Probem of restitution with a "-"


(pitt) #1

Hello,

When I import data in ElasticSearch , I have a problem on a string that contains "-".
Ex:
TEST-1
this value (type is string in Indices) appears in Discover "TEST-1" , but when I want to make a visualize table, I split rows on Terms, and the string that appears is just TEST instead of TEST-1 .

Do you know how can I correct this problem ?


(Joe Fleming) #2

The problem is that the field is being analyzed. That is, Elasticsearch is analyzing the field and breaking it apart, which also filtering specific keywords.

You need to define the mapping for that field as not analyzed and reindex your data.

You can read more about the string mapping type here.


(pitt) #3

Is it possible to force to not analysed a field with logstash ?

In my configuration, it is logstash that create the indice structure.


(Joe Fleming) #4

Logstash actually already does this using dynamic templates. Any string field that gets indexed also gets indexed in a non-analyzed way in a .raw field.

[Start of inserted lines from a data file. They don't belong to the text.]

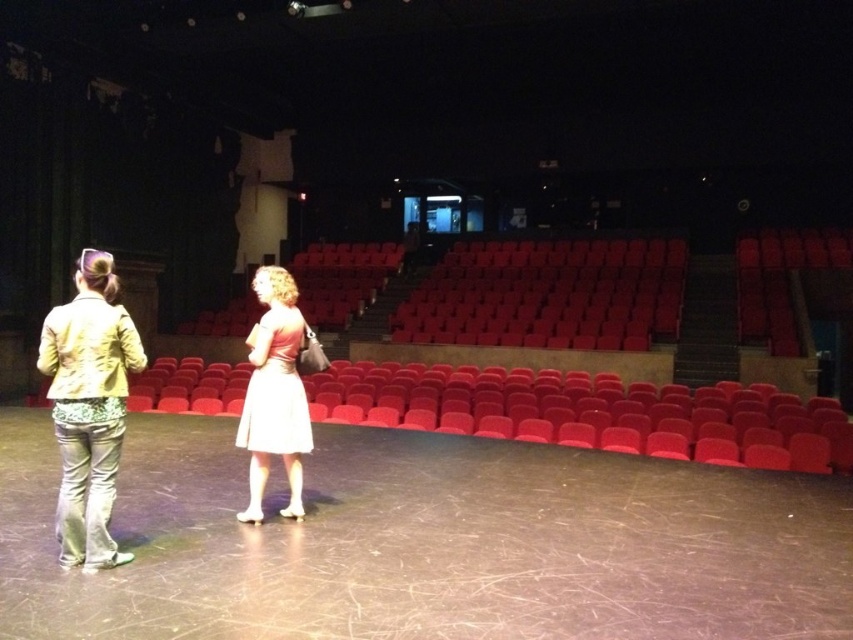 Question: Does light yellow fabric jacket at left have a greater width compared to white satin dress at center?

Choices:
 (A) no
 (B) yes

Answer: (B)

Question: Can you confirm if light yellow fabric jacket at left is positioned above white satin dress at center?

Choices:
 (A) yes
 (B) no

Answer: (B)

Question: Which point is farther to the camera?

Choices:
 (A) (79, 476)
 (B) (248, 436)

Answer: (B)

Question: Which point is closer to the camera?

Choices:
 (A) tap(279, 355)
 (B) tap(57, 330)

Answer: (B)

Question: Considering the relative positions of light yellow fabric jacket at left and white satin dress at center in the image provided, where is light yellow fabric jacket at left located with respect to white satin dress at center?

Choices:
 (A) right
 (B) left

Answer: (B)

For example, if you are indexing text into a field called hostname, then you can query hostname.raw to get the non-analyzed version of that text. No re-indexing is required, this is just something Logstash does by default, so it's already in your data.

If you don't ever want to store the analyzed version, that's almost certainly something Logstash can do, but I really don't know Logstash and I can't tell you how to do it. It will most likely involve defining your own mapping, at least for the field(s) you care about.


(pitt) #5

I don't have raw fiels in my indice, so I can't draw raw fields

This is my logstash configuration:

input {
    file {
        path => "E:/TDB/Datasource/Arch_Output/arch_centera_capa_pool*.csv"
	type => "core2"
        start_position => beginning
	sincedb_path => "E:/TDB/Datasource/Arch_Sincedb/mco_arch_01_centera_capa_pool.db"
    }
}

filter {
	csv { 
		columns => [ 
			"DATE",
			"CENTERA",
			"NAME",
			"SITE",
			"BATIMENT",
			"ROLE",
			"MONDE",
			"POOL",
			"IDPOOL",
			"QUOTAA",
			"QUOTAHS",
			"USED",
			"CCLIPS",
			"FILES",
			"USED%QUOTAA",
			"USED%QUOTAHS"
			
		]
		separator => ";"
	}
	if ([DATE] == "#SKIP") {
		drop { }
	}
	mutate {
		convert => ["FILES", "float"]
		convert => ["CCLIPS", "float"]
		convert => ["USED", "float"]
		convert => ["QUOTAHS", "float"]
		convert => ["QUOTAA", "float"]	
		convert => ["USED%QUOTAA", "float"]	
		convert => ["USED%QUOTAHS", "float"]	
		convert => ["IDPOOL", "string"]		
	}
   	date {
 		match => [ "DATE" , "yyyy-MM-dd HH:mm:ss" ]
	}
}

output {
	stdout {}
	elasticsearch { 
		document_id => "%{@timestamp}_%{CENTERA}_%{SITE}_%{BATIMENT}_%{MONDE}_%{POOL}"
		hosts => ["192.168.0.1:9200"] 
		action => "index"
		index => "index_arch_centera_capa_pool"
	}
}

(Joe Fleming) #6

Do you have a mapping template set up on the index_arch_centera_capa_pool? The dynamic template that Logstash creates should happen by default, but I believe if you have your own template defined, then the dynamic template isn't applied.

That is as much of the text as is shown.